NFU President Meurig Raymond said: “It is easy to overlook why these BPS payments are important for so many rural businesses. The severity of cashflow crisis across all farm sectors is having major impacts on farmers’ suppliers, contractors and the wider rural economy, not just farm businesses,” he said.
“So confirmation that thirty thousand applicants will receive BPS payment next week is undoubtedly good news for these fortunate applicants.
"And we welcome news that the RPA is on track to pay the 'majority' by end of December and ‘vast majority’ by the end of January.
“However, Defra and the RPA must be under no illusion how many farm businesses will be desperate to receive their payments as soon as possible.
“Defra and the RPA must step up efforts to raise the number of claims paid by end of December and January as this is essential for farm businesses and the wider rural economy.”
NFU Vice President Guy Smith added: “When you consider many of us thought last March that we were in danger of facing another 2006 style meltdown when most farmers were still waiting for payments six months after the payment window opened then we have to congratulate the RPA for pulling some of this out of the fire.
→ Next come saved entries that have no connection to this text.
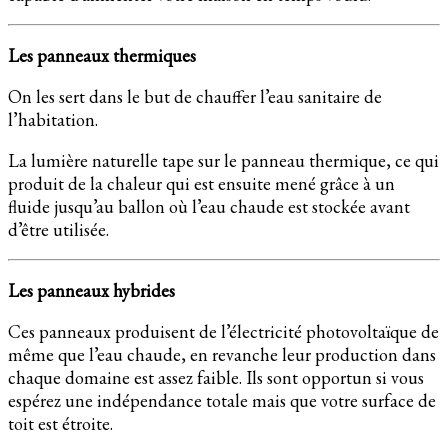
Les panneaux thermiques
On les sert dans le but de chauffer l’eau sanitaire de
l’habitation.
La lumière naturelle tape sur le panneau thermique, ce qui
produit de la chaleur qui est ensuite mené grâce à un
fluide jusqu’au ballon où l’eau chaude est stockée avant
d’être utilisée.
Les panneaux hybrides
Ces panneaux produisent de l’électricité photovoltaïque de
même que l’eau chaude, en revanche leur production dans
chaque domaine est assez faible. Ils sont opportun si vous
espérez une indépendance totale mais que votre surface de
toit est étroite.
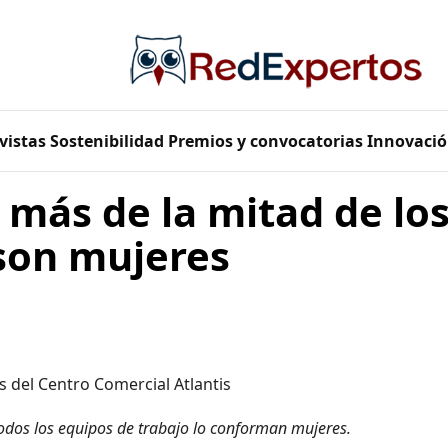
vistas
Sostenibilidad
Premios y convocatorias
Innovació
, más de la mitad de lo
 son mujeres
 del Centro Comercial Atlantis
 todos los equipos de trabajo lo conforman mujeres.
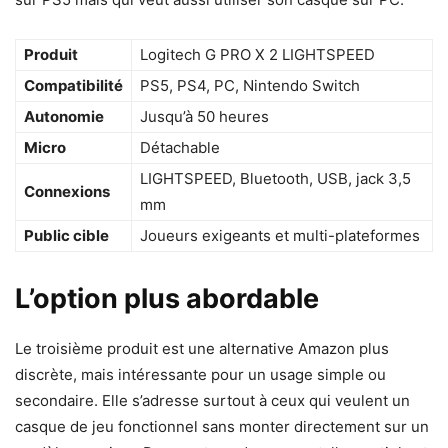
Produit
Logitech G PRO X 2 LIGHTSPEED
Compatibilité
PS5, PS4, PC, Nintendo Switch
Autonomie
Jusqu’à 50 heures
Micro
Détachable
LIGHTSPEED, Bluetooth, USB, jack 3,5
Connexions
mm
Public cible
Joueurs exigeants et multi-plateformes
L’option plus abordable
Le troisième produit est une alternative Amazon plus
discrète, mais intéressante pour un usage simple ou
secondaire. Elle s’adresse surtout à ceux qui veulent un
casque de jeu fonctionnel sans monter directement sur un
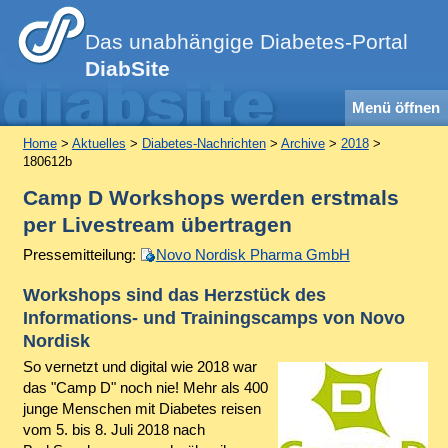
Das unabhängige Diabetes-Portal
DiabSite
Menü öffnen
Home
>
Aktuelles
>
Diabetes-Nachrichten
>
Archive
>
2018
>
180612b
Camp D Workshops werden erstmals
per Livestream übertragen
Pressemitteilung:
Novo Nordisk Pharma GmbH
Workshops sind das Herzstück des
Informations- und Trainingscamps von Novo
Nordisk
So vernetzt und digital wie 2018 war
das "Camp D" noch nie! Mehr als 400
junge Menschen mit Diabetes reisen
vom 5. bis 8. Juli 2018 nach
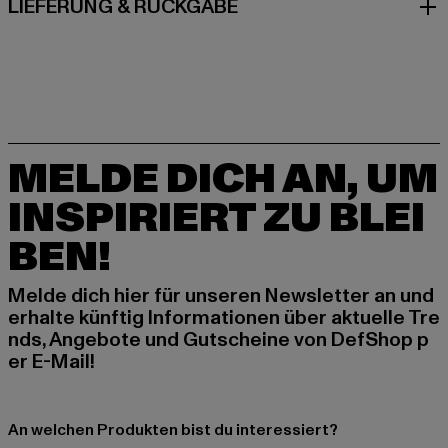
LIEFERUNG & RÜCKGABE
MELDE DICH AN, UM
INSPIRIERT ZU BLEI
BEN!
Melde dich hier für unseren Newsletter an und
erhalte künftig Informationen über aktuelle Tre
nds, Angebote und Gutscheine von DefShop p
er E-Mail!
An welchen Produkten bist du interessiert?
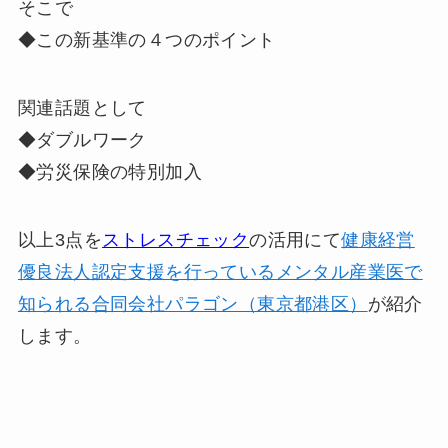
そこで
◆この新基準の４つのポイント
関連話題として
◆ダブルワーク
◆労災保険の特別加入
以上3点を
ストレスチェック
の活用にて
健康経営
優良法人認定支援を行っているメンタル産業医で
知られる合同会社パラゴン（東京都港区）
が紹介
します。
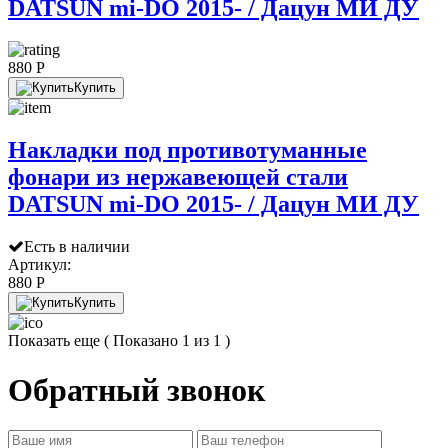
DATSUN mi-DO 2015- / Дацун МИ ДУ
880 P
Купить
Накладки под противотуманные
фонари из нержавеющей стали
DATSUN mi-DO 2015- / Дацун МИ ДУ
Есть в наличии
Артикул:
880 P
Купить
Показать еще
( Показано 1 из 1 )
Обратный звонок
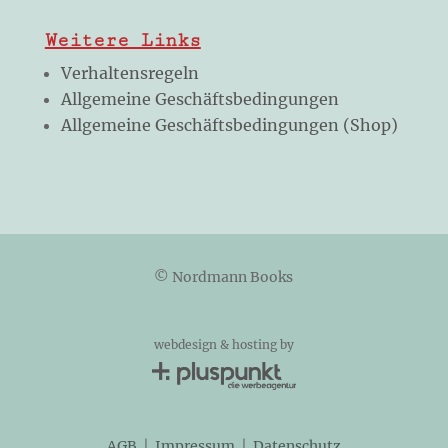
Weitere Links
Verhaltensregeln
Allgemeine Geschäftsbedingungen
Allgemeine Geschäftsbedingungen (Shop)
© Nordmann Books
webdesign & hosting by
AGB
|
Impressum
|
Datenschutz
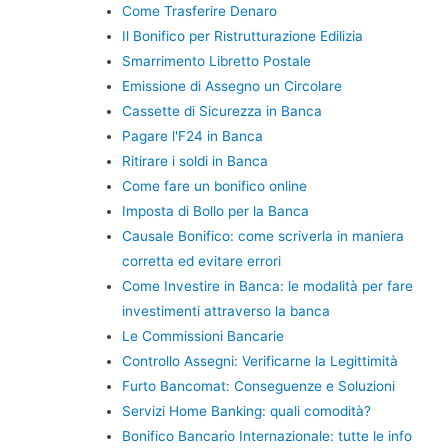
Come Trasferire Denaro
Il Bonifico per Ristrutturazione Edilizia
Smarrimento Libretto Postale
Emissione di Assegno un Circolare
Cassette di Sicurezza in Banca
Pagare l'F24 in Banca
Ritirare i soldi in Banca
Come fare un bonifico online
Imposta di Bollo per la Banca
Causale Bonifico: come scriverla in maniera
corretta ed evitare errori
Come Investire in Banca: le modalità per fare
investimenti attraverso la banca
Le Commissioni Bancarie
Controllo Assegni: Verificarne la Legittimità
Furto Bancomat: Conseguenze e Soluzioni
Servizi Home Banking: quali comodità?
Bonifico Bancario Internazionale: tutte le info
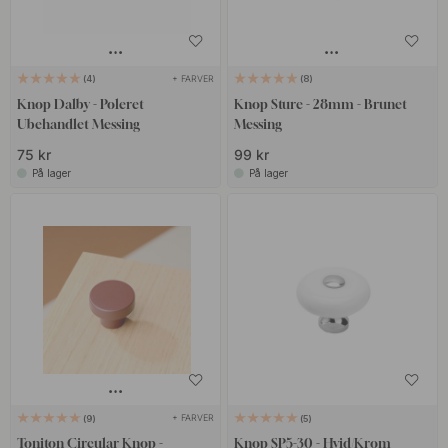
+ FARVER
4
8
Knop Dalby - Poleret
Knop Sture - 28mm - Brunet
Ubehandlet Messing
Messing
75 kr
99 kr
På lager
På lager
+ FARVER
9
5
Toniton Circular Knop -
Knop SP5-30 - Hvid/Krom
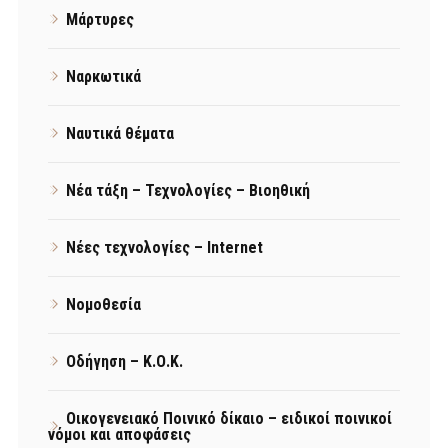
Μάρτυρες
Ναρκωτικά
Ναυτικά θέματα
Νέα τάξη – Τεχνολογίες – Βιοηθική
Νέες τεχνολογίες – Internet
Νομοθεσία
Οδήγηση – Κ.Ο.Κ.
Οικογενειακό Ποινικό δίκαιο – ειδικοί ποινικοί
νόμοι και αποφάσεις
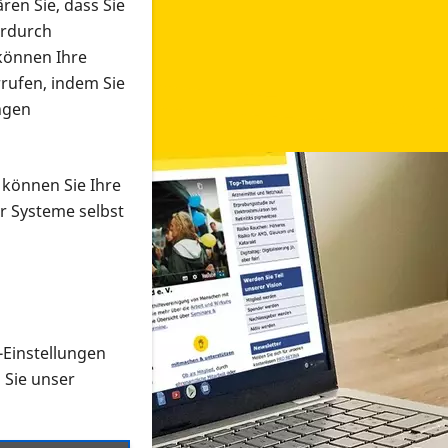
ren Sie, dass Sie
erdurch
 können Ihre
rrufen, indem Sie
ngen
 können Sie Ihre
r Systeme selbst
-Einstellungen
 in verschiedenen Formaten an e
n Sie unser
onmaterial suchen und dieses bestellen bzw. herunterladen
al auf der PRO RETINA-Website für blinde und sehbehi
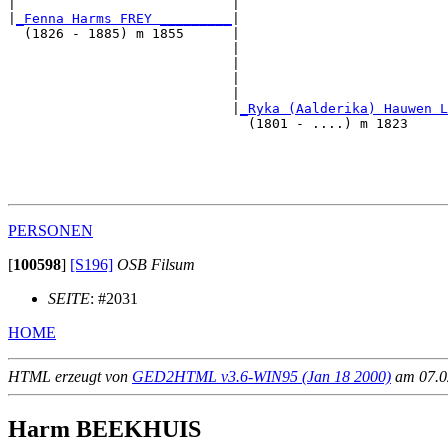
|                           |                          
|
_Fenna Harms FREY _________
|

  (1826 - 1885) m 1855      |

                            |                          
                            |                          
                            |                          
                            |                          
                            |
_Ryka (Aalderika) Hauwen L
                              (1801 - ....) m 1823     
                                                       
                                                       
                                                       
PERSONEN
[
100598
]
[S196]
OSB Filsum
SEITE
: #2031
HOME
HTML erzeugt von
GED2HTML v3.6-WIN95 (Jan 18 2000)
am 07.02
Harm BEEKHUIS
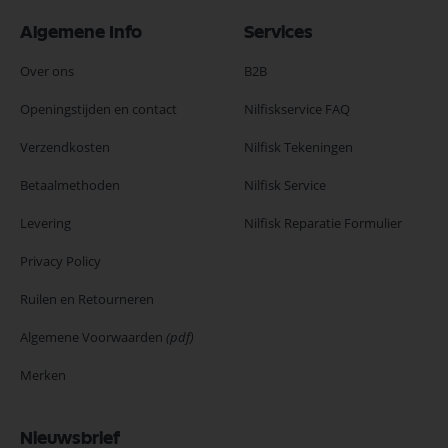
Algemene Info
Services
Over ons
B2B
Openingstijden en contact
Nilfiskservice FAQ
Verzendkosten
Nilfisk Tekeningen
Betaalmethoden
Nilfisk Service
Levering
Nilfisk Reparatie Formulier
Privacy Policy
Ruilen en Retourneren
Algemene Voorwaarden
(pdf)
Merken
Nieuwsbrief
Defra was correct to listen to us at the time and put extra resource into the RPA. I'm mindful the situation in England is not nearly as bad as it appears to be in Scotland.
“The alarm bells must be ringing loud for those farm businesses which will be notified that they are unlikely to receive payments before February.
"So it is vital for Defra and the RPA to give as many resources as possible now to deal with difficult cases, including looking at all options including partial payments."
CLA President Ross Murray said: “It is reassuring that the Rural Payments Agency appears to be on course to meet its target to pay more than half of BPS recipients in December.
"We will be working closely with the RPA over the coming weeks to try and ensure that that they pay as many people as possible this year and that everyone is paid by the end of January.
"We are also asking for the RPA to provide regular updates so that those waiting for their payment can have confidence that they will be paid on time.”